[Structured page parsing data]
————————

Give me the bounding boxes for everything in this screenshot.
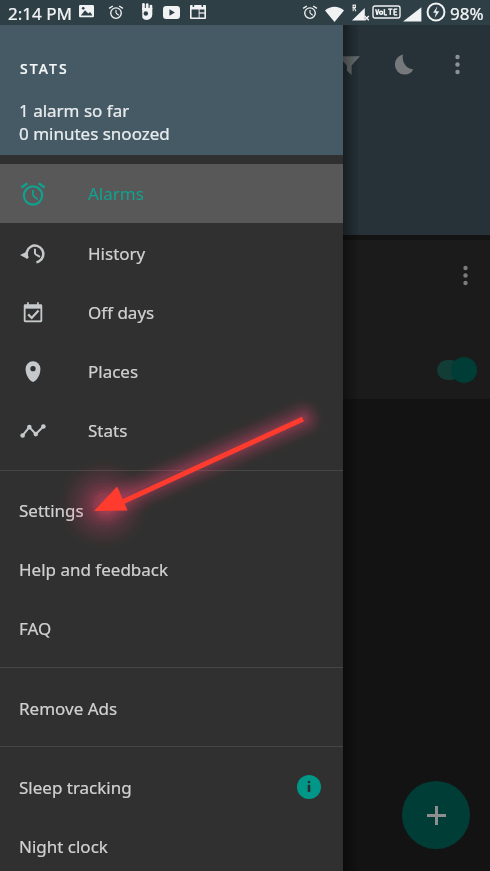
button[interactable]: Settings [0, 481, 343, 540]
staticText: Places [88, 360, 139, 383]
button[interactable]: Places [0, 342, 343, 401]
staticText: Alarms [88, 182, 144, 205]
button[interactable]: Info [297, 775, 321, 799]
staticText: Night clock [19, 835, 108, 858]
staticText: History [88, 242, 146, 265]
button[interactable]: Alarm menu [447, 257, 483, 293]
staticText: 0 minutes snoozed [19, 122, 170, 145]
button[interactable]: Add alarm [402, 781, 470, 849]
button[interactable]: Alarms [0, 164, 343, 223]
button[interactable]: More options [433, 40, 481, 88]
staticText: Sleep tracking [19, 776, 132, 799]
button[interactable]: Night clock [0, 817, 343, 871]
staticText: Settings [19, 499, 84, 522]
button[interactable]: Remove Ads [0, 679, 343, 738]
button[interactable]: Night mode [380, 40, 428, 88]
staticText: Help and feedback [19, 558, 169, 581]
staticText: Remove Ads [19, 697, 118, 720]
staticText: Off days [88, 301, 155, 324]
staticText: STATS [20, 59, 69, 78]
staticText: Stats [88, 419, 128, 442]
button[interactable]: FAQ [0, 599, 343, 658]
button[interactable]: Stats [0, 401, 343, 460]
staticText: 1 alarm so far [19, 99, 130, 122]
button[interactable]: Off days [0, 283, 343, 342]
staticText: 2:14 PM [8, 2, 72, 25]
button[interactable]: Sleep tracking [0, 758, 343, 817]
button[interactable]: Filter [325, 40, 373, 88]
button[interactable]: History [0, 224, 343, 283]
button[interactable]: Help and feedback [0, 540, 343, 599]
staticText: FAQ [19, 617, 52, 640]
staticText: 98% [450, 2, 484, 25]
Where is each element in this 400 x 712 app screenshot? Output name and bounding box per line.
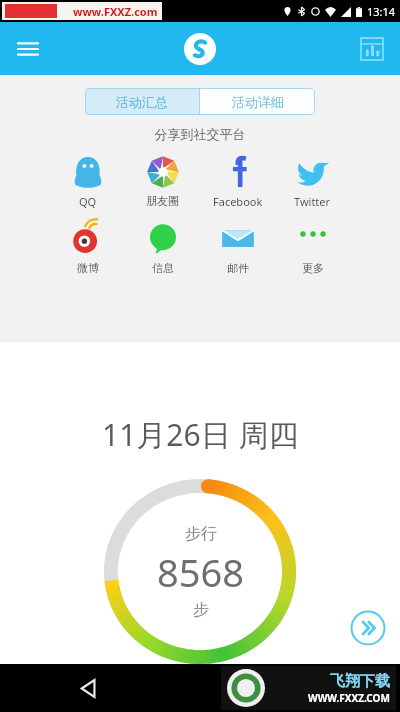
button[interactable]: Menu (8, 29, 48, 69)
staticText: 邮件 (227, 261, 249, 275)
staticText: Facebook (213, 194, 263, 209)
staticText: 微博 (77, 261, 99, 275)
staticText: 朋友圈 (146, 194, 179, 208)
button[interactable]: Back (70, 670, 106, 706)
staticText: 活动汇总 (116, 94, 168, 110)
staticText: 分享到社交平台 (0, 126, 400, 142)
button[interactable]: 活动汇总 (85, 88, 199, 115)
button[interactable]: Facebook (200, 154, 275, 209)
button[interactable]: 活动详细 (200, 88, 315, 115)
staticText: 13:14 (367, 4, 396, 19)
button[interactable]: Twitter (275, 154, 350, 209)
staticText: 步行 (185, 524, 217, 544)
staticText: 更多 (302, 261, 324, 275)
button[interactable]: 更多 (275, 221, 350, 275)
staticText: WWW.FXXZ.COM (308, 691, 390, 705)
staticText: 活动详细 (232, 94, 284, 110)
button[interactable]: 邮件 (200, 221, 275, 275)
button[interactable]: Next (350, 610, 386, 646)
staticText: Twitter (294, 194, 331, 209)
staticText: 11月26日 周四 (102, 414, 299, 455)
staticText: 飞翔下载 (330, 672, 390, 691)
button[interactable]: 微博 (50, 221, 125, 275)
button[interactable]: QQ (50, 154, 125, 209)
button[interactable]: Statistics (352, 29, 392, 69)
button[interactable]: 信息 (125, 221, 200, 275)
staticText: 信息 (152, 261, 174, 275)
staticText: QQ (79, 194, 97, 209)
button[interactable]: 朋友圈 (125, 154, 200, 208)
staticText: 步 (193, 600, 209, 620)
staticText: www.FXXZ.com (73, 4, 158, 19)
staticText: 8568 (157, 546, 244, 598)
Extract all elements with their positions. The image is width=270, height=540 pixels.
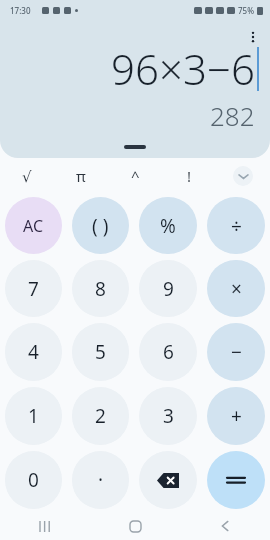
button[interactable]: Backspace <box>139 451 197 509</box>
staticText: 4 <box>28 339 39 365</box>
staticText: 9 <box>163 276 174 302</box>
button[interactable]: 9 <box>139 260 197 317</box>
button[interactable]: 2 <box>72 387 129 445</box>
button[interactable]: % <box>139 197 197 254</box>
staticText: π <box>76 166 86 186</box>
button[interactable]: 4 <box>5 323 62 381</box>
button[interactable]: Home <box>90 512 180 540</box>
staticText: ! <box>187 166 192 186</box>
button[interactable]: π <box>54 158 108 194</box>
button[interactable]: ^ <box>108 158 162 194</box>
staticText: ÷ <box>231 213 242 239</box>
staticText: + <box>231 403 242 429</box>
staticText: 1 <box>28 403 39 429</box>
button[interactable]: Back <box>180 512 270 540</box>
staticText: 6 <box>163 339 174 365</box>
button[interactable]: More functions <box>216 158 270 194</box>
staticText: 8 <box>95 276 106 302</box>
staticText: 75% <box>238 5 254 16</box>
staticText: 3 <box>163 403 174 429</box>
button[interactable]: Expand history <box>120 141 150 153</box>
staticText: 17:30 <box>10 5 31 16</box>
button[interactable]: Recents <box>0 512 90 540</box>
staticText: ( ) <box>92 213 109 239</box>
staticText: 5 <box>95 339 106 365</box>
staticText: 7 <box>28 276 39 302</box>
button[interactable]: 0 <box>5 451 62 509</box>
staticText: 282 <box>210 98 255 133</box>
staticText: √ <box>22 168 32 185</box>
button[interactable]: 7 <box>5 260 62 317</box>
staticText: ^ <box>131 166 140 186</box>
button[interactable]: More options <box>241 25 265 49</box>
button[interactable]: × <box>207 260 265 317</box>
staticText: × <box>231 276 242 302</box>
staticText: % <box>160 213 176 239</box>
staticText: − <box>231 339 242 365</box>
button[interactable]: − <box>207 323 265 381</box>
button[interactable]: Equals <box>207 451 265 509</box>
button[interactable]: + <box>207 387 265 445</box>
button[interactable]: · <box>72 451 129 509</box>
button[interactable]: 1 <box>5 387 62 445</box>
button[interactable]: 6 <box>139 323 197 381</box>
button[interactable]: √ <box>0 158 54 194</box>
button[interactable]: ! <box>162 158 216 194</box>
button[interactable]: AC <box>5 197 62 254</box>
staticText: · <box>98 467 104 493</box>
button[interactable]: 8 <box>72 260 129 317</box>
button[interactable]: 3 <box>139 387 197 445</box>
button[interactable]: 5 <box>72 323 129 381</box>
button[interactable]: ( ) <box>72 197 129 254</box>
staticText: AC <box>23 215 44 237</box>
staticText: 0 <box>28 467 39 493</box>
staticText: 2 <box>95 403 106 429</box>
button[interactable]: ÷ <box>207 197 265 254</box>
staticText: 96×3−6 <box>111 40 255 97</box>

————————

- WHAT TO DO:
What is needed is a single number: how many lines of the data contain the word "days".

- OUTPUT BELOW:
2